The Benton MacKaye Trail: 290 Secluded Miles in the Southern Appalachians
One hundred years ago, MacKaye’s idea for a recreational and economic plan revolving around a footpath extending the length of the Appalachians was published in an article titled “An Appalachian Trail: A Project in Regional Planning” in the October 1921 issue of Journal of Landscape Architecture. MacKaye’s vision has now flourished into the premier long trail in the world and has provided millions of people access to meaningful and healing natural experiences.
But if you want to hike the Southern Appalachians without all the crowds of the AT? Then look no further than the Benton MacKaye Trail. Named for the man who envisioned the Appalachian Trail, this 289.7-mile trail follows his original route from Georgia’s Springer Mountain through the Great Smoky Mountains.
The Benton MacKaye Trail At a Glance
Length: 289.7 miles. Finishers are considered 300-milers.
Trail Type: Point-to-point (can also be made into a 500-mile loop with the Appalachian Trail)
Time to Complete: 3-4 weeks
Best Time to Hike: Spring or fall
Difficulty: Moderate to difficult
Location: Southern Appalachians. The Southern Terminus lies on Springer Mountain in Georgia, just 0.2 miles north of the summit. The Northern Terminus is Baxter Creek Trailhead in North Carolina at the Northeastern edge of Great Smoky Mountains National Park. The trail goes through Georgia, Tennessee, and North Carolina.

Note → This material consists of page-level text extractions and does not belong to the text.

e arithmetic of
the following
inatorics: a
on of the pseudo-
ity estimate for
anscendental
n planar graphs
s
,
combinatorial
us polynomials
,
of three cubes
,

Trail difficulty is similar to that of the southern sections of the Appalachian Trail: moderate to difficult. A third of the trail lies within designated Wilderness areas where you’ll walk through temperate forests with mountain laurel slicks and rhododendron tunnels. You will ford numerous small creeks and cross over the Toccoa River on a swinging bridge. The trail runs 93 miles through Great Smoky Mountains National Park, making it the longest trail in the park. You’ll start out following the Lakeshore Trail along Fontana Lake, walk through a 1000ft tunnel, and even share parts of the trail with equestrians. The highest point on the trail is Mount Sterling at 5829ft. Over the course of the trail, there are about 15 miles of road walking.

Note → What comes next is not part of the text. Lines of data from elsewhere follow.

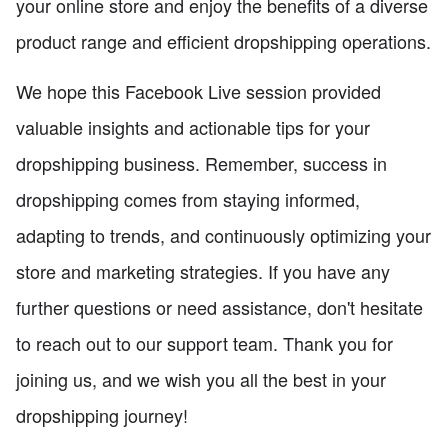
your online store and enjoy the benefits of a diverse
product range and efficient dropshipping operations.
We hope this Facebook Live session provided
valuable insights and actionable tips for your
dropshipping business. Remember, success in
dropshipping comes from staying informed,
adapting to trends, and continuously optimizing your
store and marketing strategies. If you have any
further questions or need assistance, don't hesitate
to reach out to our support team. Thank you for
joining us, and we wish you all the best in your
dropshipping journey!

I will also add that I found sections of the trail to be fairly overgrown. As a lesser-known trail, it is not as well maintained as, say, the much more used Appalachian Trail. I remember a section before hitting Fontana Dam headed northbound where I couldn’t see the trail or the ground due to heavy vegetation. Besides being slow going working your way through the brambles and vines, overgrowth is also prime tick habitat—so be extra cautious, and perhaps go volunteer on a trail crew after your hike!

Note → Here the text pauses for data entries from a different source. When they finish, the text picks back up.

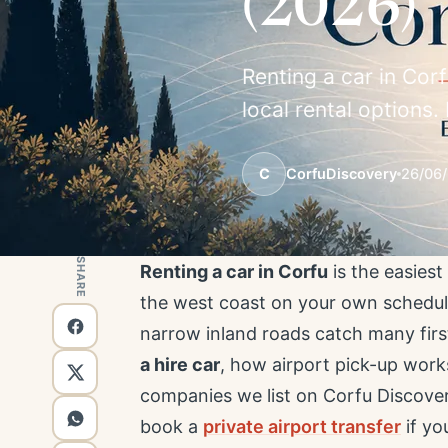
(2026)
Renting a car in Corf
local rental options
C
CorfuDiscovery
26/06
SHARE
Renting a car in Corfu
is the easies
the west coast on your own schedule
narrow inland roads catch many first
a hire car
, how airport pick-up work
companies we list on Corfu Discov
book a
private airport transfer
if yo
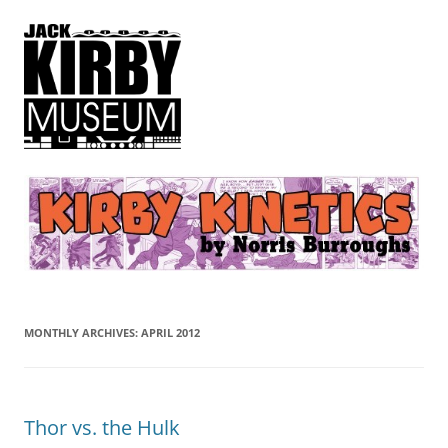
Kirby Kinetics
by Norris Burroughs
MONTHLY ARCHIVES:
APRIL 2012
Thor vs. the Hulk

To get to the Southern Terminus on Springer Mountain, one can fly into Atlanta and drive toward nearby trail towns of Elijay, Suches, and Dahlonega. To get to the Northern Terminus at Baxter Creek Trailhead, which is about two miles from where the Appalachian Trail exits the Smokies, you can take Interstate-40 from Asheville or Knoxville. Standing Bear Farm/Hostel is 13 minutes away from the Northern Terminus, and lodging is available in the town of Newport, Tennessee, about 30 minutes away.
The only permit you need for the Benton MacKaye Trail is for the 93-mile section through Great Smoky Mountains National Park. You can make your backcountry reservation online up to 30 days in advance, or if you’re like me, just a couple days before. However, depending on the season in which you are backpacking will determine how busy and full the backcountry campsites will be. Most of the sites have a capacity ranging from 6-12 people, with Proctor being one of the largest and accommodating up to 20.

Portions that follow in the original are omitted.